[What the exercise asks] Reproduce word for word the lines between those holding "Les utilisateurs peuvent" and "बीरू हत्याकांड के", inclusive, and nothing else from the data below.

■ ■ ■ ■

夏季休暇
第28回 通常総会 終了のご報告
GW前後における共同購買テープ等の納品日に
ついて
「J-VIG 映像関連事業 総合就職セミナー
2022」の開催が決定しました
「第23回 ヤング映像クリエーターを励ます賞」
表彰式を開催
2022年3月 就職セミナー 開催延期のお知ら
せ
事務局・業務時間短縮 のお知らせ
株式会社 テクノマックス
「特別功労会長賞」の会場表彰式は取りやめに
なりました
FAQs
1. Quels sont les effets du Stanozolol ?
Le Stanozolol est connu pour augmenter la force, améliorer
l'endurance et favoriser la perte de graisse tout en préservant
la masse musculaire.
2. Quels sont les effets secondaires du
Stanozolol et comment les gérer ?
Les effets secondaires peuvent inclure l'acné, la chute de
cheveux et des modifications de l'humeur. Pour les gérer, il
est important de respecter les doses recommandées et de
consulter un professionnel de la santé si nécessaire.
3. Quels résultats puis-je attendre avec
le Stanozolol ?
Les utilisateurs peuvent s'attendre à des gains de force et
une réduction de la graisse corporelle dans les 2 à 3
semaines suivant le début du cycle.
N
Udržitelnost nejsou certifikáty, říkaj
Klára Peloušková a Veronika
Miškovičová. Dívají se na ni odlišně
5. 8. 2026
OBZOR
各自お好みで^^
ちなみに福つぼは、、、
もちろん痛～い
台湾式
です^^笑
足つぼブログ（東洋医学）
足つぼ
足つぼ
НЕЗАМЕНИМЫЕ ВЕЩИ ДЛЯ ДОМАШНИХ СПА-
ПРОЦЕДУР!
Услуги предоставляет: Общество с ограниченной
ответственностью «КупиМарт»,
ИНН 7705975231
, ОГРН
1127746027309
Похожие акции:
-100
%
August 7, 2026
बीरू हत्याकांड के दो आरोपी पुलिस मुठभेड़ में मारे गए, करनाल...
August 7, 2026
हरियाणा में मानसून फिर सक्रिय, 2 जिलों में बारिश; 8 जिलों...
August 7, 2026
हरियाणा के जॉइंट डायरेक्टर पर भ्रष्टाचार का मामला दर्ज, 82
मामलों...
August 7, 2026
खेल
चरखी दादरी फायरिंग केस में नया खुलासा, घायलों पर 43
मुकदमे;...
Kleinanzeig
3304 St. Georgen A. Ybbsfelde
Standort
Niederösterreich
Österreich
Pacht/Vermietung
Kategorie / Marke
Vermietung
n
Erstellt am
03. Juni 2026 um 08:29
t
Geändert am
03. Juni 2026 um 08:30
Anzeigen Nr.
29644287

■ ■ ■ ■

[Solution to this problem]
Les utilisateurs peuvent s'attendre à des gains de force et
une réduction de la graisse corporelle dans les 2 à 3
semaines suivant le début du cycle.
N
Udržitelnost nejsou certifikáty, říkaj
Klára Peloušková a Veronika
Miškovičová. Dívají se na ni odlišně
5. 8. 2026
OBZOR
各自お好みで^^
ちなみに福つぼは、、、
もちろん痛～い
台湾式
です^^笑
足つぼブログ（東洋医学）
足つぼ
足つぼ
НЕЗАМЕНИМЫЕ ВЕЩИ ДЛЯ ДОМАШНИХ СПА-
ПРОЦЕДУР!
Услуги предоставляет: Общество с ограниченной
ответственностью «КупиМарт»,
ИНН 7705975231
, ОГРН
1127746027309
Похожие акции:
-100
%
August 7, 2026
बीरू हत्याकांड के दो आरोपी पुलिस मुठभेड़ में मारे गए, करनाल...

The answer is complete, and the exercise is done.